Mobiliser l’épargne régionale

 Mais l’idée avance. Mandatée par la co-présidence française de l’UPM, une Commission présidée par Charles Milhaud, ancien président du directoire de la Caisse nationale des Caisses d’épargne françaises, vient de rendre son rapport sur le sujet. Et il semble bien que l’on se dirige vers la création d’une Banque méditerranéenne dont le capital – évalué à 10 milliards d’euros - serait détenu en grande partie par la Banque européenne d’investissement (BEI) et par des partenaires publics et privés du nord et du sud de la Méditerranée ainsi que du Golfe. L’avantage de la présence de la BEI dans le tour de table est évident. Outre le fait qu’il s’agit d’une institution très présente dans le financement de projets en Méditerranée, cela garantirait une notation triple-A (AAA) pour le futur établissement ce qui signifie que ce dernier n’aura pas de mal à lever des capitaux sur le marchés et à financer les projets régionaux.

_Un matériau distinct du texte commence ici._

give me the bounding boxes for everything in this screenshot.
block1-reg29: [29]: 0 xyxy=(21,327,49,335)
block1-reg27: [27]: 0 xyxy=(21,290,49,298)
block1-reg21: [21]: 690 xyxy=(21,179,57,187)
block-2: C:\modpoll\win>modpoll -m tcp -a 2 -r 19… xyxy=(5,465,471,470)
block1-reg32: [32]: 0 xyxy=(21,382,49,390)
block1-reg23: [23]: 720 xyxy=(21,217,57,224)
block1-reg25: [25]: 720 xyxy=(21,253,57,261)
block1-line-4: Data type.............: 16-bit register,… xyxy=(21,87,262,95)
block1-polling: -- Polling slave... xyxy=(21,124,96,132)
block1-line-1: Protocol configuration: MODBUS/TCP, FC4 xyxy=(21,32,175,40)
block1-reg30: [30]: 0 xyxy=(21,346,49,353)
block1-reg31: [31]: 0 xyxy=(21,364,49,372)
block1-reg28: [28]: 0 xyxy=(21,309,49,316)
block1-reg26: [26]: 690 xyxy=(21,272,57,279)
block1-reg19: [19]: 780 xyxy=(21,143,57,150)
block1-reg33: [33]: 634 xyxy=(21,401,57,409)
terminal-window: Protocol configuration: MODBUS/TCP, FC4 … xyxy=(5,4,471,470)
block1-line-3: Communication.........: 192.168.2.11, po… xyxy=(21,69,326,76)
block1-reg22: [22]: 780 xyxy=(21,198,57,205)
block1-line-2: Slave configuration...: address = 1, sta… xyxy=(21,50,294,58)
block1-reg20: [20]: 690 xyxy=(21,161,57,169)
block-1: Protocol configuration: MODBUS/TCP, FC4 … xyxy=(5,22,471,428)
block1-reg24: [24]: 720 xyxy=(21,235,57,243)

 Car c’est bien de cela qu’il s’agit. Contrairement à une idée répandue, l’argent existe dans l’espace méditerranéen notamment celui des migrants. Les flux financiers, officiels ou informels (cette dernière catégorie ne signifiant pas qu’ils sont forcément illégaux), sont permanents entre les deux rives de Mare Nostrum. Mais le problème est que les systèmes financiers du Sud sont incapables de transformer cette épargne en placements à long terme afin de financer les projets économiques dont les infrastructures. Pour avoir une idée des enjeux, il faut savoir que les pays du Sud et de l’Est de la Méditerranée (Psem) ont besoin de mobiliser 400 milliards d’euros dans les dix années à venir pour moderniser et développer leurs secteurs énergétiques. La création de cette banque permettra aussi de démontrer que le Maghreb n’a nul besoin de l’aide financière européenne pour se développer. On peut même affirmer que cela remettrait en cause les idées reçues à propos du caractère incontournable des investissements directs étrangers (IDE). Bien au contraire, en mobilisant les immenses gisements d’épargne locale, la future Banque méditerranéenne constituera à terme un excellent outil pour libérer les énergies et encourager les entrepreneurs méditerranéens qui ne cessent de se heurter à l’archaïsme d’un secteur bancaire incapable de jouer son rôle, c’est-à-dire de financer l’économie.
 
Si l’Allemagne le veut bien
 
 Pour autant, rien n’est encore joué puisque la création d’une Banque méditerranéenne dépend toujours de facteurs politiques. L’initiative française doit tôt ou tard recevoir l’aval des autres pays européens ne serait-ce que parce que la BEI sera lourdement impliquée dans le projet. La question est de savoir si un pays comme l’Allemagne va donner son approbation alors que ses représentants ont été systématiquement tenus à l’écart de la réflexion autour de la Banque méditerranéenne. On se souvient que la naissance de l’UPM avait donné lieu à d’importantes tensions entre Paris et Berlin. Il est fort possible que celle de cette future banque en fasse de même…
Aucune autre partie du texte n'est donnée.